Fatigue, Brain Fog, Belastungsintoleranz, Herzrasen: Long COVID zeigt sich in vielen Gesichtern. Gemeinsam ist ihnen, dass Standardbefunde oft unauffällig sind. In unserer Praxis gehen wir tiefer — mit funktioneller Diagnostik und integrativer Ursachenmedizin, damit Sie Schritt für Schritt wieder zu Kräften kommen.

Long COVID Behandlung in der BK Gesundheitspraxis Kelkheim

Das Problem

Warum Long COVID so schwer zu fassen ist

Nach einer SARS-CoV-2-Infektion bleibt bei einigen Menschen etwas zurück. Nicht greifbar, nicht klar messbar — aber spürbar: Die Treppe wird zum Berg, der Kopf fühlt sich an wie in Watte, der Schlaf erholt nicht mehr. Laborwerte sind „im Normbereich", bildgebende Verfahren unauffällig. Und trotzdem: Es stimmt etwas nicht.

Long COVID und Post COVID sind reale Krankheitsbilder, deren Mechanismen die Forschung zunehmend entschlüsselt. Mitochondriale Dysfunktion, stille Entzündungen, Störungen des vegetativen Nervensystems, veränderte Immunantwort, Darm-Dysbiose und Mikronährstoffmängel sind bei Betroffenen auffallend häufig. Jede dieser Achsen kann zum Behandlungsansatz werden — wenn man gezielt danach sucht.

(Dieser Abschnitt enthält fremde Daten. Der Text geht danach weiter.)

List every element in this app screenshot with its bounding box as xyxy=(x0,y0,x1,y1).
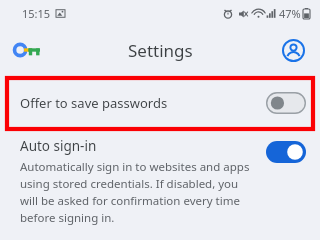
staticText: 47% xyxy=(279,6,301,21)
staticText: Settings xyxy=(128,39,193,62)
staticText: Offer to save passwords xyxy=(20,94,266,112)
button[interactable]: Google Password Manager xyxy=(10,33,44,67)
staticText: Automatically sign in to websites and ap… xyxy=(20,159,256,226)
staticText: Auto sign-in xyxy=(20,137,97,155)
button[interactable]: Offer to save passwords xyxy=(0,74,320,131)
button[interactable]: Auto sign-in xyxy=(0,131,320,226)
staticText: 15:15 xyxy=(22,6,51,21)
button[interactable]: Offer to save passwords, off xyxy=(266,92,306,114)
button[interactable]: Account xyxy=(276,33,310,67)
button[interactable]: Auto sign-in, on xyxy=(266,141,306,163)
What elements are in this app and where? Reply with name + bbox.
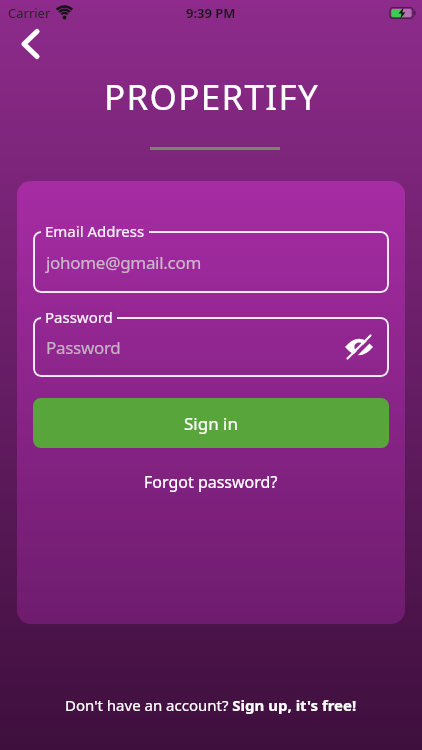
button[interactable] (10, 24, 54, 68)
button[interactable]: Forgot password? (144, 471, 278, 493)
staticText: Don't have an account? Sign up, it's fre… (65, 695, 357, 715)
staticText: Forgot password? (144, 471, 278, 493)
staticText: 9:39 PM (186, 4, 236, 22)
staticText: PROPERTIFY (104, 73, 319, 121)
button[interactable]: Password (33, 317, 389, 377)
button[interactable]: Don't have an account? Sign up, it's fre… (65, 695, 357, 715)
staticText: Password (46, 336, 121, 359)
button[interactable]: johome@gmail.com (33, 231, 389, 293)
staticText: Carrier (8, 4, 51, 22)
staticText: Sign in (184, 412, 238, 435)
button[interactable]: Sign in (33, 398, 389, 448)
staticText: johome@gmail.com (46, 251, 201, 274)
staticText: Email Address (45, 221, 145, 241)
button[interactable] (343, 331, 375, 363)
staticText: Password (45, 307, 113, 327)
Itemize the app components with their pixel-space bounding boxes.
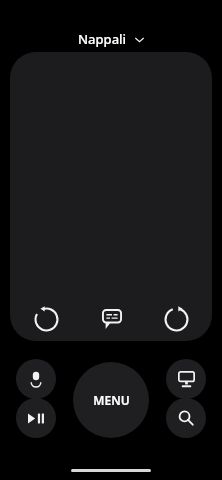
staticText: Nappali [78,30,127,48]
button[interactable]: Skip back 10 seconds [10,297,78,341]
button[interactable]: Search [166,398,206,438]
button[interactable]: Subtitles [78,297,145,341]
button[interactable]: MENU [73,362,149,438]
button[interactable]: Skip forward 10 seconds [145,297,212,341]
staticText: MENU [93,392,130,408]
button[interactable]: Voice search [16,359,56,399]
button[interactable]: Nappali [72,28,151,50]
button[interactable]: TV app [166,359,206,399]
button[interactable]: Play or pause [16,398,56,438]
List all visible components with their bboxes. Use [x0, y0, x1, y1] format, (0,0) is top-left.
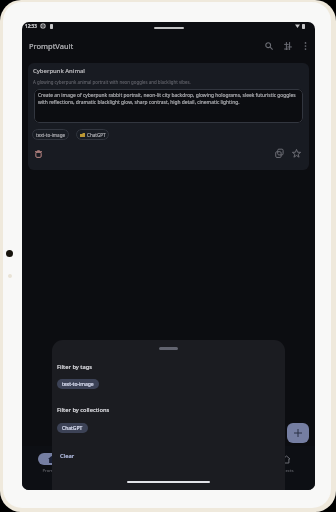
staticText: text-to-image [36, 132, 66, 138]
staticText: ChatGPT [62, 425, 83, 432]
button[interactable]: Search [261, 38, 277, 54]
staticText: Projects [277, 467, 294, 473]
staticText: text-to-image [62, 381, 94, 388]
button[interactable]: ChatGPT [76, 129, 109, 140]
button[interactable]: Copy [273, 147, 286, 160]
staticText: Prompts [42, 467, 60, 473]
button[interactable]: text-to-image [57, 379, 99, 389]
button[interactable]: Projects [256, 453, 315, 475]
button[interactable]: Clear [60, 452, 75, 460]
button[interactable]: Favorite [290, 147, 303, 160]
staticText: 12:33 [25, 23, 37, 29]
button[interactable]: Prompts [22, 453, 80, 475]
staticText: Filter by collections [57, 406, 110, 414]
staticText: A glowing cyberpunk animal portrait with… [33, 79, 191, 85]
button[interactable]: New prompt [287, 423, 309, 443]
button[interactable]: Delete [32, 147, 45, 160]
staticText: Filter by tags [57, 363, 93, 371]
button[interactable]: More options [297, 38, 313, 54]
staticText: Clear [60, 452, 75, 460]
staticText: Cyberpunk Animal [33, 67, 85, 75]
staticText: Create an image of cyberpunk rabbit port… [38, 92, 299, 106]
staticText: PromptVault [29, 41, 74, 51]
button[interactable]: ChatGPT [57, 423, 88, 433]
button[interactable]: Cyberpunk Animal [28, 63, 309, 170]
button[interactable]: text-to-image [32, 129, 69, 140]
staticText: ChatGPT [87, 132, 106, 138]
button[interactable]: Filter [280, 38, 296, 54]
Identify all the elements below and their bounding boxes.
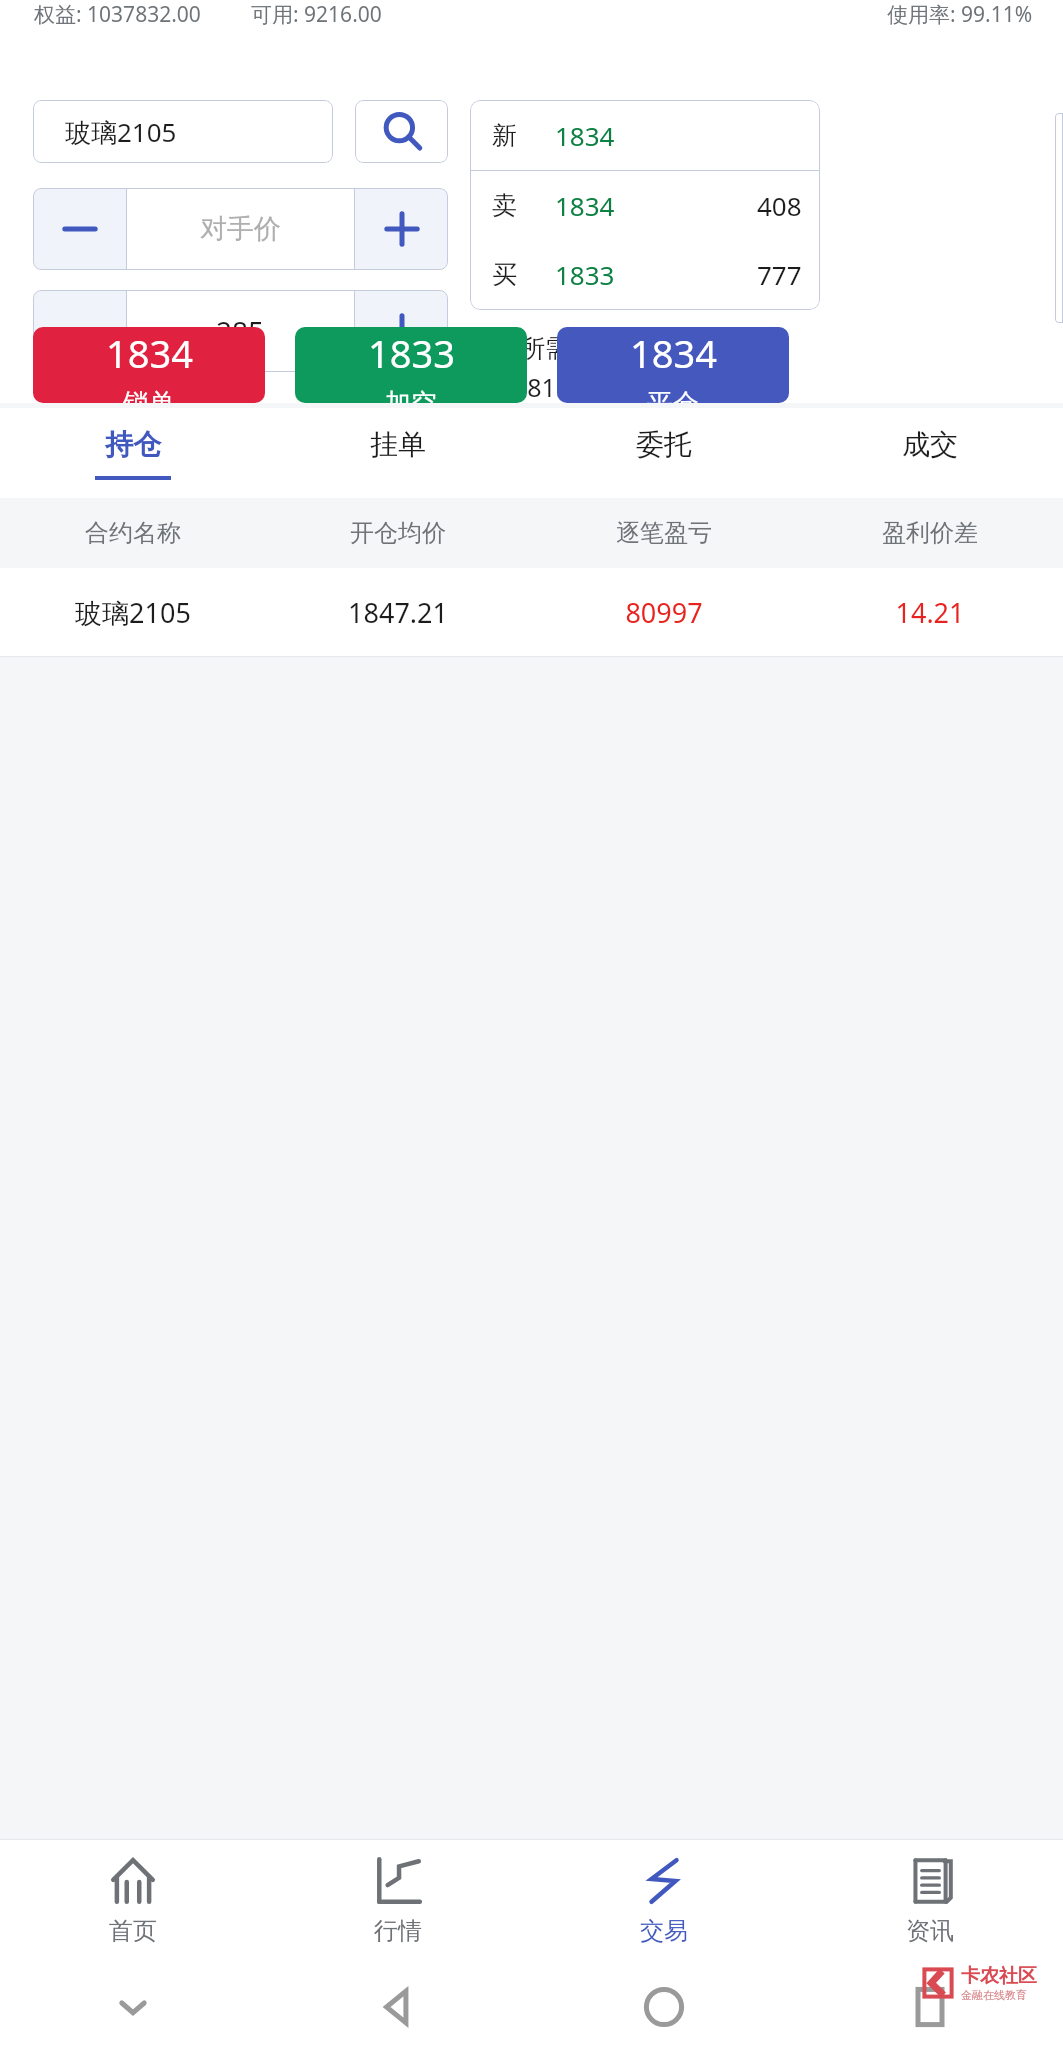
staticText: 285 bbox=[216, 312, 265, 350]
staticText: 卡农社区 bbox=[961, 1964, 1037, 1988]
staticText: 1834 bbox=[555, 118, 615, 153]
button[interactable]: 减少 bbox=[33, 290, 126, 372]
staticText: 成交 bbox=[902, 427, 958, 462]
staticText: 交易 bbox=[640, 1916, 688, 1946]
staticText: 平仓 bbox=[647, 387, 699, 403]
staticText: 资讯 bbox=[906, 1916, 954, 1946]
staticText: 1847.21 bbox=[348, 594, 448, 631]
staticText: 1833 bbox=[555, 257, 615, 292]
button[interactable]: 持仓 bbox=[0, 408, 265, 498]
staticText: 1834 bbox=[106, 327, 193, 379]
button[interactable]: 玻璃2105 bbox=[0, 568, 1063, 656]
button[interactable]: 成交 bbox=[797, 408, 1063, 498]
staticText: 玻璃2105 bbox=[75, 594, 191, 631]
staticText: 持仓 bbox=[105, 427, 161, 462]
staticText: 逐笔盈亏 bbox=[616, 518, 712, 548]
button[interactable]: 收起 bbox=[0, 1960, 265, 2053]
staticText: 14.21 bbox=[895, 594, 965, 631]
staticText: 合约名称 bbox=[85, 518, 181, 548]
staticText: 1833 bbox=[368, 327, 455, 379]
staticText: 80997 bbox=[625, 594, 703, 631]
staticText: 开仓所需保证金约: bbox=[470, 330, 677, 364]
button[interactable]: 行情 bbox=[265, 1840, 531, 1960]
button[interactable]: 返回 bbox=[265, 1960, 531, 2053]
button[interactable]: 交易 bbox=[531, 1840, 797, 1960]
button[interactable]: 资讯 bbox=[797, 1840, 1063, 1960]
button[interactable]: 增加 bbox=[355, 188, 448, 270]
staticText: 对手价 bbox=[200, 212, 281, 246]
staticText: 942381.00 bbox=[470, 370, 592, 403]
staticText: 1834 bbox=[555, 188, 615, 223]
button[interactable]: 最近任务 bbox=[797, 1960, 1063, 2053]
staticText: 1834 bbox=[630, 327, 717, 379]
button[interactable]: 玻璃2105 bbox=[33, 100, 333, 163]
button[interactable]: 1834 bbox=[33, 327, 265, 403]
staticText: 盈利价差 bbox=[882, 518, 978, 548]
button[interactable]: 新 bbox=[470, 100, 820, 310]
button[interactable]: 委托 bbox=[531, 408, 797, 498]
staticText: 行情 bbox=[374, 1916, 422, 1946]
button[interactable]: 对手价 bbox=[127, 188, 354, 270]
staticText: 卖 bbox=[492, 190, 517, 221]
staticText: 买 bbox=[492, 259, 517, 290]
staticText: 使用率: 99.11% bbox=[887, 0, 1033, 29]
staticText: 权益: 1037832.00 bbox=[34, 0, 201, 29]
button[interactable]: 1834 bbox=[557, 327, 789, 403]
button[interactable]: 搜索 bbox=[355, 100, 448, 163]
staticText: 加空 bbox=[385, 387, 437, 403]
button[interactable]: 减少 bbox=[33, 188, 126, 270]
staticText: 挂单 bbox=[370, 427, 426, 462]
staticText: 新 bbox=[492, 120, 517, 151]
staticText: 首页 bbox=[109, 1916, 157, 1946]
button[interactable]: 挂单 bbox=[265, 408, 531, 498]
button[interactable]: 首页 bbox=[0, 1840, 265, 1960]
button[interactable]: 增加 bbox=[355, 290, 448, 372]
button[interactable]: 主屏幕 bbox=[531, 1960, 797, 2053]
staticText: 777 bbox=[757, 257, 802, 292]
staticText: 开仓均价 bbox=[350, 518, 446, 548]
staticText: 408 bbox=[757, 188, 802, 223]
button[interactable]: 1833 bbox=[295, 327, 527, 403]
button[interactable]: 285 bbox=[127, 290, 354, 372]
staticText: 委托 bbox=[636, 427, 692, 462]
staticText: 玻璃2105 bbox=[65, 114, 177, 150]
staticText: 锁单 bbox=[123, 387, 175, 403]
staticText: 可用: 9216.00 bbox=[251, 0, 382, 29]
staticText: 金融在线教育 bbox=[961, 1988, 1027, 2002]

Unser Ansatz: integrativ und individuell

Wir behandeln Long COVID nicht mit einem Schema, sondern mit einer Analyse. Jeder Patient kommt mit einem anderen Symptomprofil, einem anderen Vorgeschichtskontext, einer anderen Belastungstoleranz. Deshalb beginnt jede Therapie bei uns mit einer umfassenden Diagnostik — damit die Maßnahmen gezielt dort ansetzen, wo Ihr Körper sie braucht.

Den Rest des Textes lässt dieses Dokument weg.